Within months of San Diego officially becoming an American town, one of the men chosen to build it would attempt to pull the biggest heist in its history.
The scheme started when Mayor Joshua Bean tried to steal the building housing the courthouse and City Hall. Since the structure was too large to be lifted up and carried away, Bean tried to steal it in a much more professional manner, with documents.
Bean was the mastermind of the scheme but when he realized the size of the task he recruited Cave Couts, a former Army officer who had moved to San Diego after getting into trouble for bookmaking. After laying out his plan, Bean officially made Couts part of the deal when he sold him half of the take for $2.50.
The two men set things in motion on June 15, 1850, shortly after Bean took office. As soon as Bean walked into City Hall, he began to throw away all official paperwork. When other members of the council demanded to know what he was doing, the new Mayor told them he was now the building’s owner and everything belonged to him.
To bolster his ownership claim, Bean produced a deed signed by the former landowner, Senora Amador, which clearly showed he had bought the property. To further persuade the council members, he told them if they not did accept the deed he would evict them from their offices by December. Meanwhile, as the Mayor was trying to pull off his end of the scam, Couts was busy constructing a two-story building next door.
Much to both men’s surprise, the council wasn’t intimidated and began an investigation into Beans claim of ownership. They first questioned Senora Amador and found that while she did sell the land to Bean, she was under the impression he was acting on behalf of the city. Amador said if she had known he was buying the land for his personal use, she would never have sold it.
The council then checked the past ownership of the lots and made a surprising discovery. Senora Amador never had a legal right to the property! When Alcalde Alvarado sold the deed to Amador’s husband several years earlier he failed to attach an official seal to the document and did not use official town paper. Alvarado also neglected to record the price of the property on the deed. Because the family wasn’t sure about the legality of the transaction, the Amador’s never occupied or improved the land. When soldiers built the structure several years later apparently no one bothered to check to see who actually owned the land.
In light of this the council members wrote up the results of their investigation and, on August 20, 1851, filed a lawsuit against both Bean and Couts. In the lawsuit the plaintiffs were listed as the “Mayor and Common Council of the City of San Diego” even though Bean was both Mayor and one of the defendants.
The suit went to trial in Judge Witherby’s courtroom in the very building the two men were trying to steal. After hearing the council’s arguments, it was Bean’s turn to present his side. The Mayor began by telling Judge Witherby he knew Amador's ownership of the land was null and void, but pointed out that in such a case the lot reverted back to the city, and as Mayor, he could dispose of the property as he wished.
After hearing Beans argument, Judge Witherby questioned why, if he really believed that, did he bother to buy the deed?

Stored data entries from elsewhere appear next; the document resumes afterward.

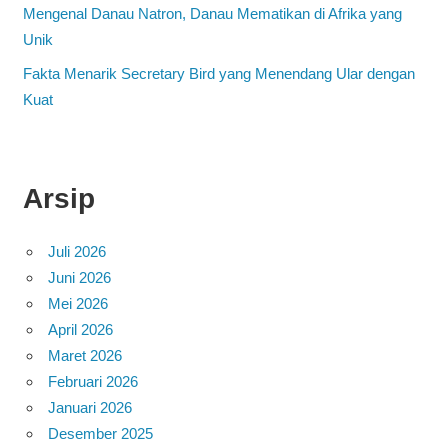
Mengenal Danau Natron, Danau Mematikan di Afrika yang
Unik
Fakta Menarik Secretary Bird yang Menendang Ular dengan
Kuat
Arsip
Juli 2026
Juni 2026
Mei 2026
April 2026
Maret 2026
Februari 2026
Januari 2026
Desember 2025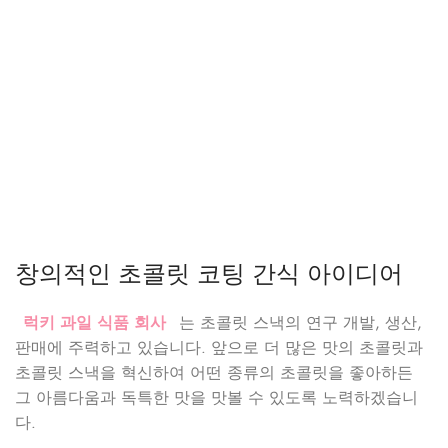
창의적인 초콜릿 코팅 간식 아이디어
럭키 과일 식품 회사
는 초콜릿 스낵의 연구 개발, 생산,
판매에 주력하고 있습니다. 앞으로 더 많은 맛의 초콜릿과
초콜릿 스낵을 혁신하여 어떤 종류의 초콜릿을 좋아하든
그 아름다움과 독특한 맛을 맛볼 수 있도록 노력하겠습니
다.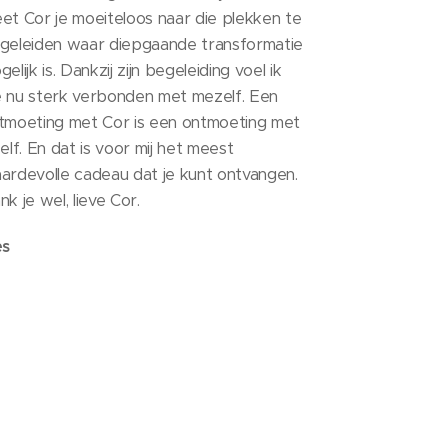
et Cor je moeiteloos naar die plekken te
geleiden waar diepgaande transformatie
elijk is. Dankzij zijn begeleiding voel ik
 nu sterk verbonden met mezelf. Een
tmoeting met Cor is een ontmoeting met
zelf. En dat is voor mij het meest
ardevolle cadeau dat je kunt ontvangen.
nk je wel, lieve Cor.
es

Why not just stake a claim to it? The Mayor was stumped. Next came a strange twist in the lawsuit. Midway through the
trial, the council told Judge Witherby they had changed their minds and now wanted to recognize Bean’s claim to the property. They further stated they wished to drop their lawsuit against the two men and allow both sides to pay their own legal costs. The judge was perplexed at the sudden change of heart but agreed to allow it and with that he awarded the courthouse to Bean and Couts.
Nine days after being awarded the property, the two men changed their minds and were back in court willing to sign the deed back over to the city. In light of the request, Judge Witherby returned ownership back to the council.
To punish Bean and Couts, Judge Witherby ordered the men to pay all court cost for the trial. In an act of kindness towards Couts, the judge allowed him to keep the building he had constructed next door. Couts later opened it as a successful hotel known as the Colorado House. Today the building still stands next to the courthouse and houses a Wells Fargo Museum.
The courthouse theft case of 1851 wouldn’t be the last time Couts would be involved in the justice system. He would re-appear several more times as a defendant in murder trials in which he was acquitted.
Joshua Bean wouldn’t be so lucky. He was murdered in November 1852.